Thinking Small Rescues Me Again

I have to confess to feeling perpetually disappointed that my book has sold so few copies. It’s a disappointment that still hovers over me, sometimes at quite an altitude, other times much closer to my head. For months, I did my best to promote “Small,” but nothing seemed to boost sales in any appreciable way. Now, I’ve given up focusing on promotion, but the disappointment lingers.

Yesterday, on my way to lunch with three women from Berkeley Rotary, where I’m to give a talk this month, I was acutely aware of the disappointment. So acutely, that I began to feel ashamed. Who am I to be giving a talk to Rotary? I haven’t sold enough books to have earned this gig, I thought . I was walking to a local restaurant, and while I had set off feeling energized, now every step felt effortful, as if I were trudging up a steep hill.

It’s difficult to sell books these days. So many are published, competition is fierce. Other writers I know have hired publicists for steep figures to try to get the word out.
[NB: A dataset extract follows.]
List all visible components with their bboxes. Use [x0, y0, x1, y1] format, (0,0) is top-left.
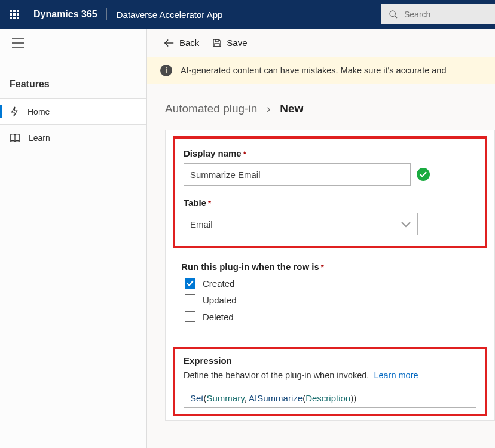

But I didn’t want to spend thousands of dollars, and decided to promote “Small” myself. Other writers I know also spend hours on social media attracting a following, which helps sell books. I dabbled a bit with Facebook, Linked In and, Twitter, but found posting multiple times a day and each week too intrusive. I had so much ese I wanted to do, like write my new book, see my clients, take photographs, go for walks, read.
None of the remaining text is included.